‘The challenge is a blessing’
Since the accident that put her in a wheelchair, Brooklyn Boyer has seen God at work every single day — through the tiniest of hand movements in rehab, through messages of support she’s received from believers around the globe and through countless serendipities that can’t be explained away as coincidence, said her brother, Tyler.
Now, “we’re waiting on, ‘Pick up your mat and walk,’” said Tyler, referencing Jesus’ words to the paralytic in John 5.
Tyler described his 17-year-old sister as “a total, bubbly little firecracker.” She’s a pole vaulter, track runner and volleyball player for her high school in Lubbock, Texas, where the family worships with the Sunset Church of Christ. Both parents, David and Tonia, teach in the School of Education at Lubbock Christian University, where Tyler, 22, just began his fifth year.
On June 10 Brooklyn was swimming at a friend’s house and went headfirst down a pool slide. She’s not sure what happened, but suddenly she was lying at the bottom, unable to move.
“The first thing I thought of was that I could feel God on the bottom of the pool with me,” she later told her family. “I’m going to be OK.” Her boyfriend was there and had just completed lifeguard training. He would know what to do.
He did. He and Brooklyn’s friends calmly pulled her to the surface and made sure she could breathe. They kept her in the water until paramedics arrived.
At the hospital the family learned that Brooklyn’s c5 vertebrae, at the base of her skull, was shattered. She had lost all feeling from her mid-chest down and had difficulty moving her arms and shoulders. She spent about two weeks in the Intensive Care Unit. Surgeons repaired the damage as best they could, her brother said.
On June 25 a line of surgical-masked hospital workers clapped and cheered as Brooklyn left Lubbock for Craig Hospital in Denver, which specializes in rehab for people with spinal cord and brain injuries.

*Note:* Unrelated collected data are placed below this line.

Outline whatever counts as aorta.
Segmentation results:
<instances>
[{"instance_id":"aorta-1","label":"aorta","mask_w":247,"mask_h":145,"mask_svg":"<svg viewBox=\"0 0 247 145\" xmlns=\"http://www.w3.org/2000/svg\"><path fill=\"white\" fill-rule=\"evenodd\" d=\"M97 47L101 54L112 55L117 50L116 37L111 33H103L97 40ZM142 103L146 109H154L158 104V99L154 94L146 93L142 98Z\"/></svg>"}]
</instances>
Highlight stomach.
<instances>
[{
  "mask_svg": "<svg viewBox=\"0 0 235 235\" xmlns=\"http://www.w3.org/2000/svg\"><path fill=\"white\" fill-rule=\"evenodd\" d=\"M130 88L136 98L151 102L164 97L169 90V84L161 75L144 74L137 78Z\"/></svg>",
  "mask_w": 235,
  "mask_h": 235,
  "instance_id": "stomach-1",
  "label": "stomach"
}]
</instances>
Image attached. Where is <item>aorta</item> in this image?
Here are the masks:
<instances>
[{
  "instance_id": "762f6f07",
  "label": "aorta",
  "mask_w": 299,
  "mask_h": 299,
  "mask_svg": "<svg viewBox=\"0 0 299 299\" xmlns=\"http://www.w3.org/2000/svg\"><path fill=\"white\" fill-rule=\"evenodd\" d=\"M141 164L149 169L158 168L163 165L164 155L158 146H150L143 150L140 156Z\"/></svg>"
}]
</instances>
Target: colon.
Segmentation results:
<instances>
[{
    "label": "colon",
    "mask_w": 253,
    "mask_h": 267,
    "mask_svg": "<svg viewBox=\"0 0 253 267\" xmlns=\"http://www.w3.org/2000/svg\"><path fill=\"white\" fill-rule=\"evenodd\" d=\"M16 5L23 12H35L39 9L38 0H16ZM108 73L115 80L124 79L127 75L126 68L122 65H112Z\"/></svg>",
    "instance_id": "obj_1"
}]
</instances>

“The first thing I thought of was that I could feel God on the bottom of the pool with me.”
The family posts updates on a Facebook page, BrooklynsWalk, which has been viewed by people in 43 countries, Tyler said. Each post has a list of requests for “BPWs,” Brooklyn’s Prayer Warriors.

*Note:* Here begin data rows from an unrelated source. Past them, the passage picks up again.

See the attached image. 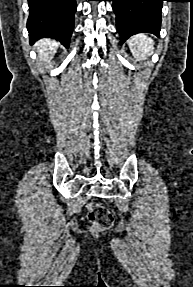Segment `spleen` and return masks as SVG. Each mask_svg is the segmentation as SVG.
I'll list each match as a JSON object with an SVG mask.
<instances>
[{
	"label": "spleen",
	"mask_w": 193,
	"mask_h": 287,
	"mask_svg": "<svg viewBox=\"0 0 193 287\" xmlns=\"http://www.w3.org/2000/svg\"><path fill=\"white\" fill-rule=\"evenodd\" d=\"M128 44L131 53L138 61L146 60L154 50V42L146 34L131 37Z\"/></svg>",
	"instance_id": "1"
}]
</instances>
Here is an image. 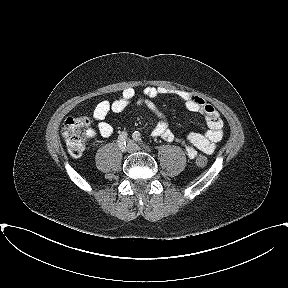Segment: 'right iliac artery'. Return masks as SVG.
Returning a JSON list of instances; mask_svg holds the SVG:
<instances>
[{
	"label": "right iliac artery",
	"mask_w": 288,
	"mask_h": 288,
	"mask_svg": "<svg viewBox=\"0 0 288 288\" xmlns=\"http://www.w3.org/2000/svg\"><path fill=\"white\" fill-rule=\"evenodd\" d=\"M126 139H127V133L122 132L119 137H118V145L120 147V149L124 150L126 147Z\"/></svg>",
	"instance_id": "82829eb1"
}]
</instances>
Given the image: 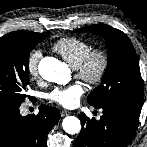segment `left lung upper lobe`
<instances>
[{
    "mask_svg": "<svg viewBox=\"0 0 147 147\" xmlns=\"http://www.w3.org/2000/svg\"><path fill=\"white\" fill-rule=\"evenodd\" d=\"M102 36L108 49V66L101 80L87 98L90 105H120L141 112L143 88L136 51L127 35L111 26L95 24L74 30Z\"/></svg>",
    "mask_w": 147,
    "mask_h": 147,
    "instance_id": "5c2ea615",
    "label": "left lung upper lobe"
}]
</instances>
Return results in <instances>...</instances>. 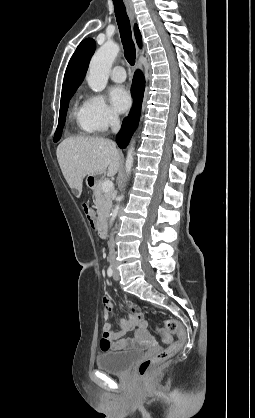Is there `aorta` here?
I'll list each match as a JSON object with an SVG mask.
<instances>
[{
  "mask_svg": "<svg viewBox=\"0 0 255 418\" xmlns=\"http://www.w3.org/2000/svg\"><path fill=\"white\" fill-rule=\"evenodd\" d=\"M119 46L114 42H106L102 45L98 51L93 55L90 64L89 70L87 75V82L89 87L95 92H101L105 89L108 77L110 73V69L112 67V63L114 62L115 58L119 53ZM133 155H134V141L131 142L130 147L128 148L125 169L126 174L129 176L131 169L133 167ZM123 196L118 198L119 202L122 200ZM120 205L116 204L114 209L110 214V226L114 222Z\"/></svg>",
  "mask_w": 255,
  "mask_h": 418,
  "instance_id": "aorta-1",
  "label": "aorta"
}]
</instances>
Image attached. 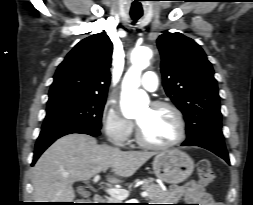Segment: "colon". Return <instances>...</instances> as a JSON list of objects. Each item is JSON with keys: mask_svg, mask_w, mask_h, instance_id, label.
<instances>
[{"mask_svg": "<svg viewBox=\"0 0 253 205\" xmlns=\"http://www.w3.org/2000/svg\"><path fill=\"white\" fill-rule=\"evenodd\" d=\"M198 182L201 186H208L215 182L216 174L212 168V164L209 160L203 159L199 161L197 166ZM79 205H88L85 202L79 203Z\"/></svg>", "mask_w": 253, "mask_h": 205, "instance_id": "obj_1", "label": "colon"}]
</instances>
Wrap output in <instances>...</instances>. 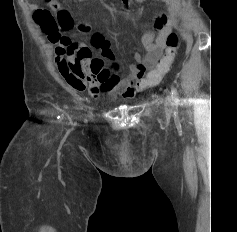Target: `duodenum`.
I'll return each mask as SVG.
<instances>
[{
  "mask_svg": "<svg viewBox=\"0 0 237 232\" xmlns=\"http://www.w3.org/2000/svg\"><path fill=\"white\" fill-rule=\"evenodd\" d=\"M124 4H127L128 3V0H122Z\"/></svg>",
  "mask_w": 237,
  "mask_h": 232,
  "instance_id": "obj_1",
  "label": "duodenum"
}]
</instances>
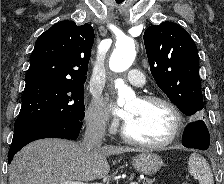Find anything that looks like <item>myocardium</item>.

They met one of their Prayer Warriors early on, in the ICU in Lubbock. A nurse there had been asked by her mom to pray for a girl she’d heard about who was injured in a swimming accident. The nurse did, and when she got to work she discovered that the girl she’d just prayed for was her patient.
“That’s just one example, I kid you not,” Tyler said of the providence his family has experienced since the injury. At least 50 such incidents have followed, Tyler said, adding, “God has been showing himself.”
In Denver, Brooklyn recently began water therapy. It was her first time in a pool since the accident.
Her mother feared it would be traumatic. But as she listened to songs by Harry Styles (Brooklyn’s choice) she did stretches, moved her arms and even used a snorkel. She was calm, relaxed. She laughed.
“My momma heart was bursting with relief and thankfulness,” Tonia Boyer said. “Brooklyn is brave — not by her own might, but because she is confident that the Lord is good and that he is working in her.”
She’s received messages of support from churches in South Korea and Uganda, from Texas Gov. Greg Abbott (who is himself paralyzed) and from former Dallas Cowboys quarterback Troy Aikman.
She’s also inspired others.
Tyler said that one of his longtime friends, who had struggled with his faith, recently told him that seeing Brooklyn’s example had convinced him to reconnect with his church.
The journey “is not without tears, some days, and frustration,” her brother said.
Brooklyn doesn’t know if she’ll walk again, but “she knows that, regardless, God is going to use her, and he already has used her.”
In a recent video post, Brooklyn spoke to her teammates at school, encouraging them to obey their coaches, to “yap and clap” and to glorify God in everything they do.
“Be ready for the challenge,” she said, “because the challenge is a blessing.”